The Ontario Trucking Association (OTA) has raised concerns about how pot legalization will affect the trucking industry. It is calling for a zero-tolerance approach to enforcement for truck drivers.
“Ontario truck drivers have an exemplary safety record and are statistically far less likely to be driving while impaired than all other vehicle drivers – and we’d like to keep it that way,” said OTA president Stephen Laskowski. “Legalization will carry greater risks for motor carriers and we are asking for the necessary tools to mitigate that risk.”
OTA endorses a strict approach that ensures all six classes of commercial driver’s licences and G class drivers operating commercial vehicles are included in a zero-tolerance policy. OTA also asked the government to follow the U.S. approach of not differentiating between recreational and medical use of marijuana among drivers.
“If the true goal is public safety for all road users then it shouldn’t matter whether it’s being used for recreational or medicinal purposes,” said Laskowski.
“Commercial drivers are already held to the highest standards of safety and this shouldn’t be any different. It is imperative employers be allowed to apply workplace measures that will mitigate additional safety risks to employees and the public that legalized marijuana could bring. It is essential Ontario and Canada provide employers legislative and regulatory backing for being proactive and doing the right thing.”
The Canadian Trucking Alliance (CTA), meanwhile, is calling for greater accountability of doctors prescribing medical marijuana licences.

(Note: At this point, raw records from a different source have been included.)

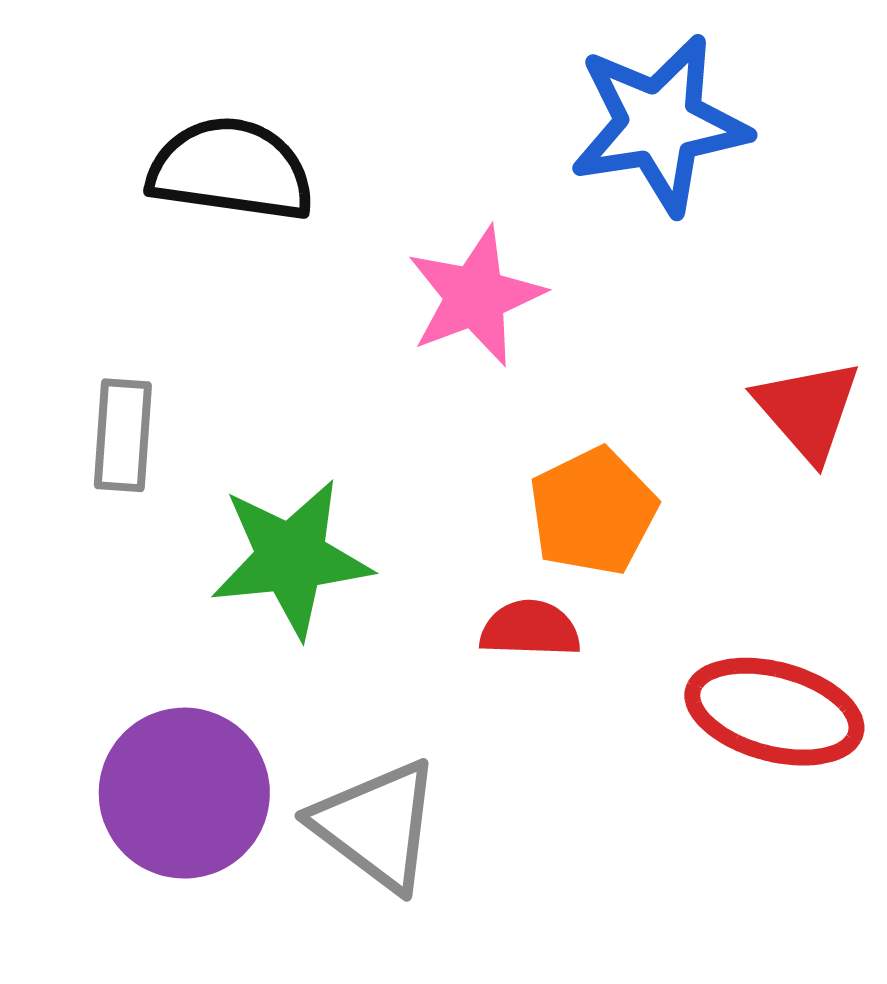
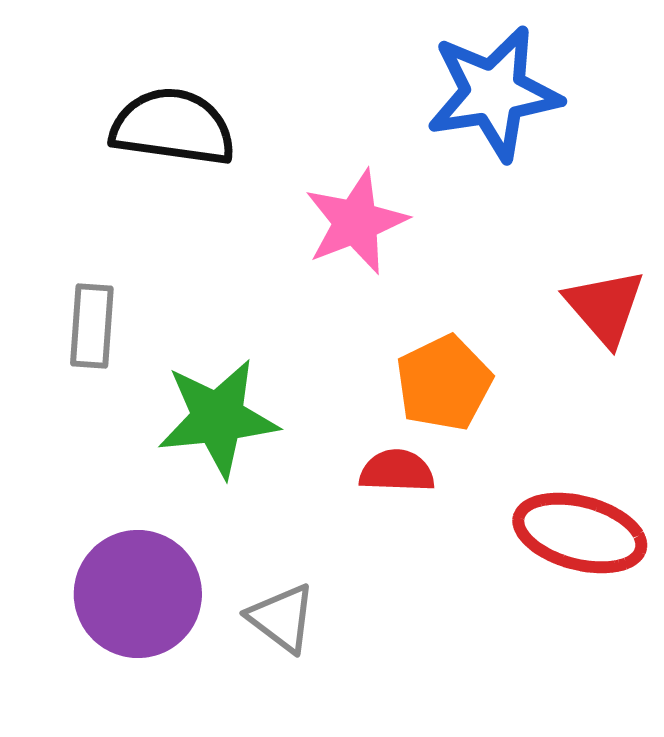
gray triangle: (377, 825) -> (282, 618), size x0.7

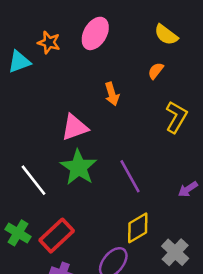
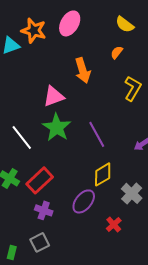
orange star: (49, 42) -> (34, 30), size x1.4
orange arrow: (112, 94) -> (83, 70), size x1.4

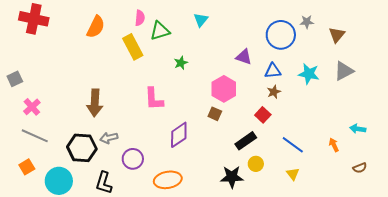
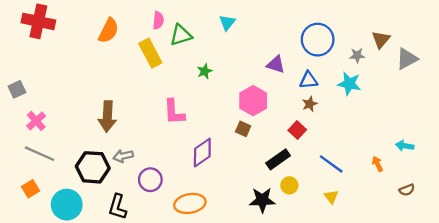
gray star: (307, 22) -> (357, 55), moved
gray triangle: (344, 71) -> (407, 59), moved

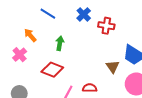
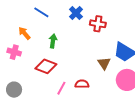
pink cross: (20, 55) -> (14, 52), turned -32

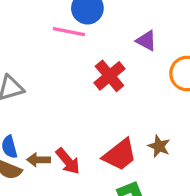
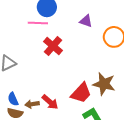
red cross: (109, 76) -> (53, 46), moved
brown star: (159, 146) -> (104, 84), size x1.6

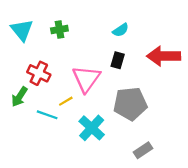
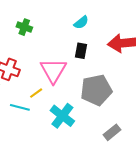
green cross: (59, 30) -> (24, 27), turned 35

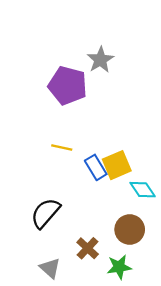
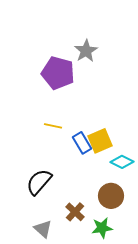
cyan diamond: (143, 190) -> (122, 162), turned -30

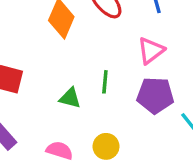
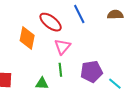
pink triangle: (151, 50) -> (62, 47), moved

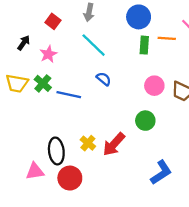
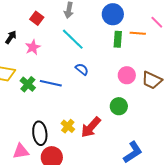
green cross: (43, 83) -> (28, 84), moved

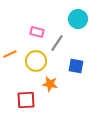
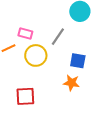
pink rectangle: (37, 32) -> (25, 33), moved
orange star: (50, 84) -> (72, 83), moved

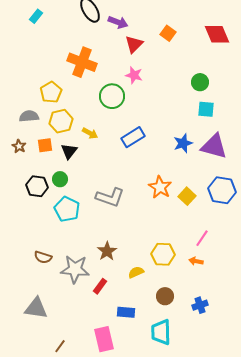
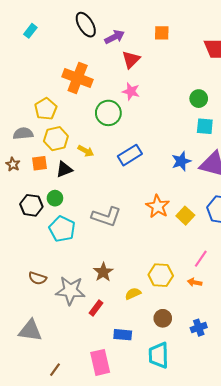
purple arrow: (118, 22) -> (115, 37), turned -48
orange square: (168, 33) -> (162, 33), moved, turned -35
black triangle: (69, 151) -> (64, 169), turned 30

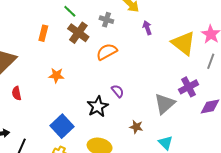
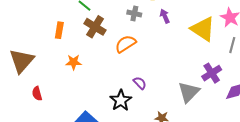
gray cross: (106, 20) -> (134, 14), moved
orange star: (56, 75) -> (74, 62), moved

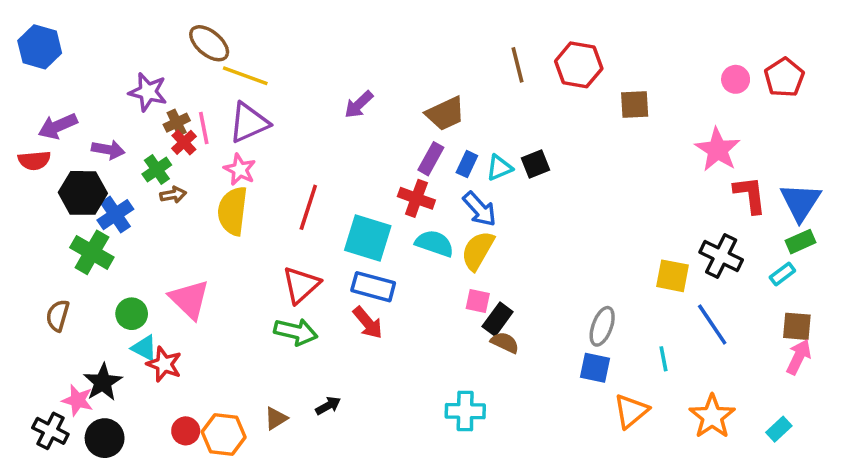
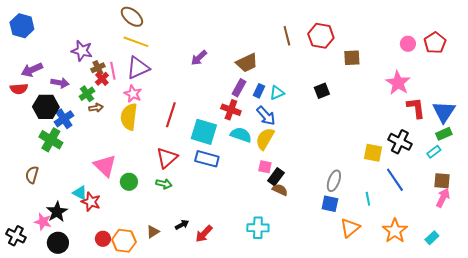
brown ellipse: (209, 43) -> (132, 17), moved
black square: (535, 164) -> (322, 91), moved
green circle: (132, 314) -> (129, 182), moved
red arrow: (368, 323) -> (204, 234), moved, turned 84
green arrow: (296, 332) -> (164, 184), size x0.7
black cross: (50, 431) -> (16, 236), moved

In a letter to Health Canada, CTA argued the government should not make exceptions for commercial truck drivers using medicinal marijuana while on the job and suggested there should be more oversight on the medical community for prescribing the drug to workers in safety sensitive positions.
“As we understand it, many prescribing physicians are unaware of what their patients do for a living,” said Laskowski. “In turn, some people who are medically authorized to use marijuana might believe this somehow exempts them from impaired driving laws. Obviously in the case of safety sensitive work, such as trucking which shares its workplace with the motoring public, this can be of serious concern.”
As for ELDs, as of press time it was still unclear when Canada will adopt a mandate requiring their use. David Carruth, CEO at One For Freight, said during a webinar hosted by Omnitracs, that Canada shouldn’t drag its feet.
“All of the data is there for us to make the right decision,” he said. “All the case studies have been done…My question is, why would we not want to do this and do this sooner rather than later?”
He also said the only resistance will come from “companies that do not have a commitment to safety, and do not have a commitment to overall compliance.”
But Laskowski said Canada will not likely have fully implemented an ELD mandate of its own until the end of 2019. The proposed rule first has to be published in Canada Gazette 1, which Laskowski said will hopefully be before the end of the year. Then, a 60-day comment period will likely take place, followed by another three to five months of reviewing those comments. The final rule is likely to be published in Canada Gazette 2, sometime in mid-2018 “optimistically,” noted Laskowski, with hard enforcement unlikely to begin before late 2019.